The change began, he said, when rising U.S. gas output led Qatar, the world’s largest LNG exporter, to divert LNG supplies to Europe, shaking up pricing on the continent and widening the influence of the Dutch TTF benchmark price.
“Because of the big challenge from LNG and better regulation, there was a lot of renegotiation of pipeline contracts and we estimate in 2018, Russian pipeline exports to Europe were $8 billion cheaper than they would have been with conventional oil indexation,” he told Reuters.
“If there were a full adoption of the EU Directive, we could see more LNG to Central Europe where prices are $0.50 per mmBtu (million British thermal units) higher than TTF. This would lead to an additional $1.3 billion a year in savings,” he said.
Birol’s remarks boost the case made by U.S. LNG producers, and more recently U.S. President Donald Trump, for Europe to import more of the super-chilled gas.
Russia says the cost of U.S. LNG – buying, liquefying and shipping it across the Atlantic – is far more than piping Russian gas.

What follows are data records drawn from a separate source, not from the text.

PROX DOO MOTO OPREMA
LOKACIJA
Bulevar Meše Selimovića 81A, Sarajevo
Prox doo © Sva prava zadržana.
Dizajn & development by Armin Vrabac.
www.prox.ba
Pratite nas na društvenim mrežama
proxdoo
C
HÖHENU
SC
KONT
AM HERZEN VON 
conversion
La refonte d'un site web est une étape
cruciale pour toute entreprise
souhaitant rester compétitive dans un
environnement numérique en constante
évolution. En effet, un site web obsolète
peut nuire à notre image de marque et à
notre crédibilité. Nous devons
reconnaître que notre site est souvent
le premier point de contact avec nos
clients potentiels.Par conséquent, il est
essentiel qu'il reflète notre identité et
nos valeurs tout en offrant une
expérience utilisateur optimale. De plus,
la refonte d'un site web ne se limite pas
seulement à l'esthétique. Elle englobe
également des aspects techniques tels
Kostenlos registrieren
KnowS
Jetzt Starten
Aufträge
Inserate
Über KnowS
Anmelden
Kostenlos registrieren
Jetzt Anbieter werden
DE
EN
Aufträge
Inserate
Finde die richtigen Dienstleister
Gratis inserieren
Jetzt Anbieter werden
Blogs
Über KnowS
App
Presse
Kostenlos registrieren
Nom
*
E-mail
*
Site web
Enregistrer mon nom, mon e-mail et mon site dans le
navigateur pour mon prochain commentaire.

But Birol made no price comparisons, arguing instead that market forces led to the change in Russia’s long-term gas contract structures.
The IEA in its annual report forecast the LNG market to grow 26% between now and 2024 to 546 billion cubic meters, with China becoming the largest buyer and the United States the biggest seller.
A trade war between Beijing and Washington could hamper the development of new U.S. export terminals, which depend on long-term buyers. Chinese companies by and large have stayed away from U.S. LNG projects especially after Beijing slapped on retaliatory tariffs.
“Despite this current challenge, I see a strong potential between U.S. and China in commercial terms; I feel sooner or later, there will be a strong flow between these two countries,” Birol said of LNG trade between the two countries.